Через два часа Мылов сидел на скамейке возле ворот. Просыпáл мимо бумажки табак. Был привычно пьяный. Брал бумажку и табак на прицел. Табак сыпался мимо. Мылов поматывался. Матерился. Упрямо снова все начинал. Сашка и Колька уже ходили. Пыжились, прыскали слюнками. Мылов думал, что прохожие.
Через дорогу напротив у своих ворот стояла Зойка Красулина. Безмужняя, разбитная. С волосами как сырой виноград. У которой не заржавеет. Нет, не заржавеет. Ни с языком, ни с еще чем. Лузгала семечки. Кричала Мылову, хохоча: «На правый бери, на правый!» Глаз, понятное дело. (Сашка и Колька совсем переламывались, коленки их стукались о подбородки.) Мылов вяло ставил ей указательный, прокуренный: н-не выйдет! н-не купишь, стерва! Снова пытался попасть табаком. Попал. Насыпал. Эту. Как её? Горку. Начал скручивать. Слюна развесилась как трапеция. Поджег, наконец, мрачно задымливаясь. «О! – кричала Зойка. – Осилил! Молодец!»
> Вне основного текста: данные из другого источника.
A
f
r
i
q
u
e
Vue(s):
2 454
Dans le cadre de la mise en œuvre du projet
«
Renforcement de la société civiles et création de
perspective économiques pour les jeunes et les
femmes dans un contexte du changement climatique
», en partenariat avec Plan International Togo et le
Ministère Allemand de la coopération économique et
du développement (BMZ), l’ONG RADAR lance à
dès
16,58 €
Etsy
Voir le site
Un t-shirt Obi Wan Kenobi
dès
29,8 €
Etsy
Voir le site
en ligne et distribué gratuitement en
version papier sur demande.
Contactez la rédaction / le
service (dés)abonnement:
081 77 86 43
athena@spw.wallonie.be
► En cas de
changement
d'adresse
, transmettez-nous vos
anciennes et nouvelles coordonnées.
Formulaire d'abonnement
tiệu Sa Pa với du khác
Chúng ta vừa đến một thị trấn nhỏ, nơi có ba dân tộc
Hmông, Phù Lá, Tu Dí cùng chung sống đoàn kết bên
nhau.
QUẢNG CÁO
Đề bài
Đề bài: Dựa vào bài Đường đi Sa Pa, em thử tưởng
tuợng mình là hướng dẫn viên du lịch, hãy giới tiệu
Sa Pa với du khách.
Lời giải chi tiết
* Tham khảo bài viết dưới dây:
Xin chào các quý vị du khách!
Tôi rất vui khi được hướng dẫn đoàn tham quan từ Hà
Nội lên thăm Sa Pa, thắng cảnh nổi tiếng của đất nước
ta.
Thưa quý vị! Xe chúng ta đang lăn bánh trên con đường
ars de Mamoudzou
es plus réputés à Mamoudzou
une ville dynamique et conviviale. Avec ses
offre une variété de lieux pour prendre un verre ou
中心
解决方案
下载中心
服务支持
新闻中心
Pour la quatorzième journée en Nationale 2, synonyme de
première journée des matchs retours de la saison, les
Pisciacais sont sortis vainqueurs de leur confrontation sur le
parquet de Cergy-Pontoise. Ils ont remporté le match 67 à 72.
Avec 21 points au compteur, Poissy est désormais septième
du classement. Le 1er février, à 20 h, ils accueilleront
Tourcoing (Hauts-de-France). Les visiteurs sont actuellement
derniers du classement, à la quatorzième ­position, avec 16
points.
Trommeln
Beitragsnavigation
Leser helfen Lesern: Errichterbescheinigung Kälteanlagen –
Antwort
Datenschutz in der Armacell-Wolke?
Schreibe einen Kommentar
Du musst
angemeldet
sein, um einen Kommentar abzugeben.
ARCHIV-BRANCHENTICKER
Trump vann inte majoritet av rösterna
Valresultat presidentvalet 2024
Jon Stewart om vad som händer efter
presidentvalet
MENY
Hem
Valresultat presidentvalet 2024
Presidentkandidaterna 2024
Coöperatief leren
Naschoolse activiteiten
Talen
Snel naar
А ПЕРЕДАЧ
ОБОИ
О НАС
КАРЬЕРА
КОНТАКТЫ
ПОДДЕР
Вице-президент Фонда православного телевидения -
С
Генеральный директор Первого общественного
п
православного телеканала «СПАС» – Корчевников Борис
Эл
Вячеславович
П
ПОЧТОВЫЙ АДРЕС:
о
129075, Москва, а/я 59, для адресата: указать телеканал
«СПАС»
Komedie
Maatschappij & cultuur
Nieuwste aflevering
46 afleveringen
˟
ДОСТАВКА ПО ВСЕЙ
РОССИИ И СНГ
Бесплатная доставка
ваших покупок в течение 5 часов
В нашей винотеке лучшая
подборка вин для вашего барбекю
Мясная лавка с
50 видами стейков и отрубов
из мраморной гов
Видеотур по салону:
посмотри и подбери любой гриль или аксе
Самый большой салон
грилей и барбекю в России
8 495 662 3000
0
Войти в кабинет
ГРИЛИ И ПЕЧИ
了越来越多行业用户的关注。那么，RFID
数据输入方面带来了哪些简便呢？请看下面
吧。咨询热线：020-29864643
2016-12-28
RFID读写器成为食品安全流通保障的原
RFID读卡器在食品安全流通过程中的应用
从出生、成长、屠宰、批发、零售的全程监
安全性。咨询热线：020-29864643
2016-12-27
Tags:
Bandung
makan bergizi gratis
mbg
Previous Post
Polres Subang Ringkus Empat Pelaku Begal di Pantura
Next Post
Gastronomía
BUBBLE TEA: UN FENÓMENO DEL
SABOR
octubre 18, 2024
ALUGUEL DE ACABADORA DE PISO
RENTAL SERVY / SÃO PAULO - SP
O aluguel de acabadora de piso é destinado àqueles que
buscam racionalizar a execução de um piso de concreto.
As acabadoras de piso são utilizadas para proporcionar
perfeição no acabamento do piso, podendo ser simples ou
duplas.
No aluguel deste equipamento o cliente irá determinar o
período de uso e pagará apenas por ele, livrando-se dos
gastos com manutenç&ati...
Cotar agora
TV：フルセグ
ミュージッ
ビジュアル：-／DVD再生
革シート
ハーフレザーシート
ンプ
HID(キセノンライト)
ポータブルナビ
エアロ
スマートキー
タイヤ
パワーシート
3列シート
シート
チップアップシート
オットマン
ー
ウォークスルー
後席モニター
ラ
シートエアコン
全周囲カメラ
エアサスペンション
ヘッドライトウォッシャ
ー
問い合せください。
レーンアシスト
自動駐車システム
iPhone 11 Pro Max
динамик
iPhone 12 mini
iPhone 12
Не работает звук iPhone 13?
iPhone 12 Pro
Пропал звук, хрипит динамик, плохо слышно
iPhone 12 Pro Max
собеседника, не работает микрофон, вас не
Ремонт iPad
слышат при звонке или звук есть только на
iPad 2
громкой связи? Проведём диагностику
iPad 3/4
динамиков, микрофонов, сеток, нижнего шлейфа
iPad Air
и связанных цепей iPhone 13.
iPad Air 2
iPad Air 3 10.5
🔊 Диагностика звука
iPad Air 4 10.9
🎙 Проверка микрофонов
Появлялся на шоссейке Коля-писатель. Шел, как всегда. Словно пол прослушивал ногами. В очках. По аттестации Мылова –
Зойка кричала Коле, подзывала к себе. Придвигалась прямо к лицу его, смотрела в глаза жадно, нетерпеливо. Точно боялась, что он уйдет. Уйдет раньше времени. И говорила, говорила без остановки. И было в этом всем что-то от жадного любопытства женщин к дурачкам. От торопливого общения женщин с дурачками. Она словно ждала, хотела от него чего-то. Она торопилась, подыгрывала ему. Ему – дурачку. В его же дурости. Чувствовала словно в нем безопасное для себя, но очень любопытное и захватывающее мужское начало. Которого у других мужиков, нормальных, нет. Только у таких вот. У дурачков. Виноградные волосы ее… виноградный куст весь ее… дрожал, серебрился, был полон солнца. Глаза женщины смеялись, видели всё: и белую рубашку, мужской стиркой застиранную до засохшего дыма, и остаток желтка от утренней, тоже мужской, яичницы на краю губы, и неумело подвернутый и подшитый пустой рукав рубахи, и Колины глаза в очках, похожие на сброшенные со стены отвесы, которым бы уйти, уравновеситься скорей, но нет – приходится болтаться, трусить… «Давай хоть пуговицу пришью! Завью веревочкой! Бедолага!» Зойка пыталась сдернуть с рубашки Коли болтающуюся пуговку. Смеясь, Коля отводил ее руки одной своей рукой, этой же рукой потом гладил затаённые головенки Сашки и Кольки рядом (подбежали они уже, сразу же подбежали). Тоже говорил и говорил. Точно месяц не разговаривал, год. Словно хотел заговорить ее, одарить, завалить разговором, как цветами, и пересмеять ее, и перешутить… Потом, как будто глотнув света, счастья, шел с ребятишками через дорогу к своему дому, обнимая их по очереди, похлопывая. Подмигивал им, кивал на Мылова. Который задымливался. Который не видел ничего. Вохровский картуз у которого, как горшок на колу, был вольным…
Минут через пять Коля снова шел двором. Только теперь к воротам, обратно на улицу. С папкой под мышкой, которую, наверное, забыл утром. Ребятишки преданно бежали к нему, чтобы проводить, но он их заворачивал и, смеясь, направлял к офицеру Стрижёву. Обратно. Стрижёв подвешивал руку над склоненной в согласии головой. Слегка поматывая ею. Что могло означать: здравствуй, Коля. Пока, Коля. Не волнуйся, Коля. Полный порядок, Коля. Снова упирал руки в бока над разобранным мотоциклом. Словно наглядно удваивал свое галифе. (Ребятишки уже заглядывали ему в лицо, определяя, какая будет взята сегодня им в руки деталь.) Стрижёв брал, наконец, ее.
Сашка, а с ним и Колька сломя голову бежали…
…По двору Алла Романовна разгуливала в странном колоколистом коротком халате, пояс которого, вернее, полупояс, вырастал почему-то прямо из-под мышек и завязывался на груди большим фасонистым бантом, превращая Аллу Романовну в какой-то уже распакованный, очень дорогой подарок. Из тех, которые красиво стоят в раскрытых коробках на полке в культмаге на площади. Алла Романовна очень гордилась своим халатом. Советовала Антонине сшить такой же.